Problem |
A faithful copy of each entry below is expected, with the images removed.
==== Task input
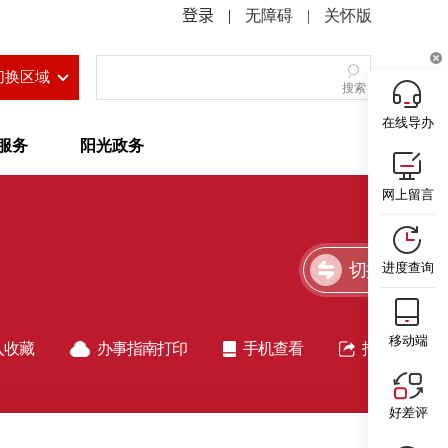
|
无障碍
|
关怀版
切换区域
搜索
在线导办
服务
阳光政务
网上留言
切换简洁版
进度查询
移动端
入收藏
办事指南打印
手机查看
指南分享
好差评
========
Response to the exercise |
|
无障碍
|
关怀版
切换区域
搜索
在线导办
服务
阳光政务
网上留言
切换简洁版
进度查询
移动端
入收藏
办事指南打印
手机查看
指南分享
好差评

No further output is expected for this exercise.